◆ **PROBLEM STATEMENT**:
Please look for the string "Notice" below and report every line in which it occurs.

◆ **DATA SUPPLIED**:
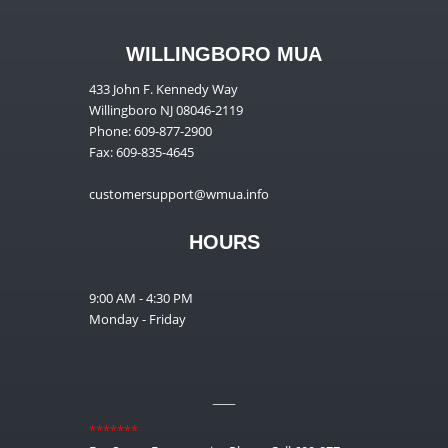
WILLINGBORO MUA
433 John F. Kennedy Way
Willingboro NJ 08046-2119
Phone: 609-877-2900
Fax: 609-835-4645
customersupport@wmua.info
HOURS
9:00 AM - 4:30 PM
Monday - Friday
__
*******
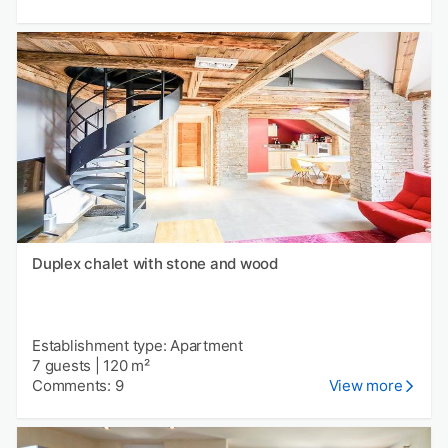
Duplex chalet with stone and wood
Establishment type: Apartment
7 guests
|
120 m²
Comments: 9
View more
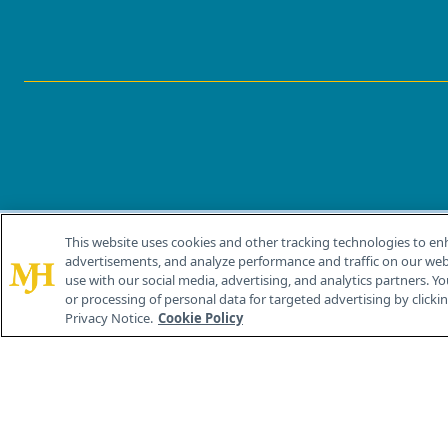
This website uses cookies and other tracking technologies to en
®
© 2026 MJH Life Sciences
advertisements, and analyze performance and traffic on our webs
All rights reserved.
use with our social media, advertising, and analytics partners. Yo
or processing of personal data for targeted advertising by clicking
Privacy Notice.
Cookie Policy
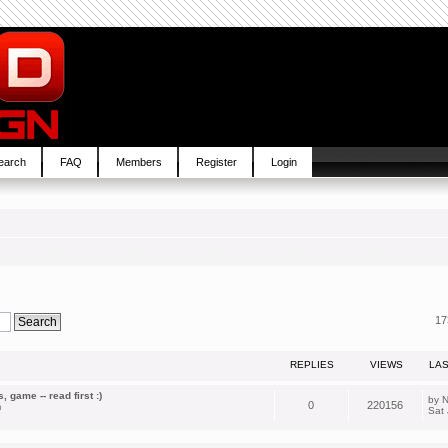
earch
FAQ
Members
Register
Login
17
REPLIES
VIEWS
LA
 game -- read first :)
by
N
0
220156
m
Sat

---

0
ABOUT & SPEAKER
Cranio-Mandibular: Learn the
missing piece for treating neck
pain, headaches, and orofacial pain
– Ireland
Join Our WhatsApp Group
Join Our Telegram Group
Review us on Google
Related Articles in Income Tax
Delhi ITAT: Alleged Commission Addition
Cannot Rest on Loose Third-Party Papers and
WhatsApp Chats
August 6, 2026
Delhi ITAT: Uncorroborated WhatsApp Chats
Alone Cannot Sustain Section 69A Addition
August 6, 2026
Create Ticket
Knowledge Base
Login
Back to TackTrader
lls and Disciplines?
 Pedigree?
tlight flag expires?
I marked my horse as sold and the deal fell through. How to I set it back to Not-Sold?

...

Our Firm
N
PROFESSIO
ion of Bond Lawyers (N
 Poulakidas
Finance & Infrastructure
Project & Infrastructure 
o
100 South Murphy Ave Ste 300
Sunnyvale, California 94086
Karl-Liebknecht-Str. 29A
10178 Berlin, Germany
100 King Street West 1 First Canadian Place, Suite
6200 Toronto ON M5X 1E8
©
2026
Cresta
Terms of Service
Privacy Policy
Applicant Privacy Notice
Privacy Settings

◆ **FINAL ANSWER**:
Privacy Notice.
Applicant Privacy Notice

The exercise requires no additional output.